* **Work item**
The answer must be one number: how many lines below contain the word "Liberal".
◇ ◇ ◇ ◇
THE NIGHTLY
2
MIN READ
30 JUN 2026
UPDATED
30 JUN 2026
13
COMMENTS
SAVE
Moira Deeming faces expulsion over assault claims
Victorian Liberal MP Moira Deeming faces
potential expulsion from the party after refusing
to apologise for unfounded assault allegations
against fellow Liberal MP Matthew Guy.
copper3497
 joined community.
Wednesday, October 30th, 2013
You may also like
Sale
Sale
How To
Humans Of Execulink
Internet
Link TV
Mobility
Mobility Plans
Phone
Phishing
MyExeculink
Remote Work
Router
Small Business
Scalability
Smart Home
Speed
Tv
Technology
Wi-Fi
◇ ◇ ◇ ◇
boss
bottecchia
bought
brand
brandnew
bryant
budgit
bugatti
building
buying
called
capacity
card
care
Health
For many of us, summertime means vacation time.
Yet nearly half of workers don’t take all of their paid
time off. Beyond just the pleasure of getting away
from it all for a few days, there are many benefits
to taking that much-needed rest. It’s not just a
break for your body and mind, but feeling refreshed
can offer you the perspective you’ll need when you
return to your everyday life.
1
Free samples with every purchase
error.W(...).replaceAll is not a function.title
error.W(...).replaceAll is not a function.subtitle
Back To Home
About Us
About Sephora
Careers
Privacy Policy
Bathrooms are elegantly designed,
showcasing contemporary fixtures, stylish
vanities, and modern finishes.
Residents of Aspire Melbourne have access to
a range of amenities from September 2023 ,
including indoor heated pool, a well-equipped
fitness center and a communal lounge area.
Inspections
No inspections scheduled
◇ ◇ ◇ ◇
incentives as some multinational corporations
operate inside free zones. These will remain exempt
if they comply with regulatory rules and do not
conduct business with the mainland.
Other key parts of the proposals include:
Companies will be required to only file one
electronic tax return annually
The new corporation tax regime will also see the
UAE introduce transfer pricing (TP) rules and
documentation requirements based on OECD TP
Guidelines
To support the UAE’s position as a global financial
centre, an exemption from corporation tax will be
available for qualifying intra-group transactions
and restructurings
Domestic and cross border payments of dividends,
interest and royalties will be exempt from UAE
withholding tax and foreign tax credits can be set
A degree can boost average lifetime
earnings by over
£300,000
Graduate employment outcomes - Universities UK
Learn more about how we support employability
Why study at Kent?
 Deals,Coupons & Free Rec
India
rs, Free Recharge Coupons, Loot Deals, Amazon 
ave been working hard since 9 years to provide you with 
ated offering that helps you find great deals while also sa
◇ ◇ ◇ ◇
* **Task response**
2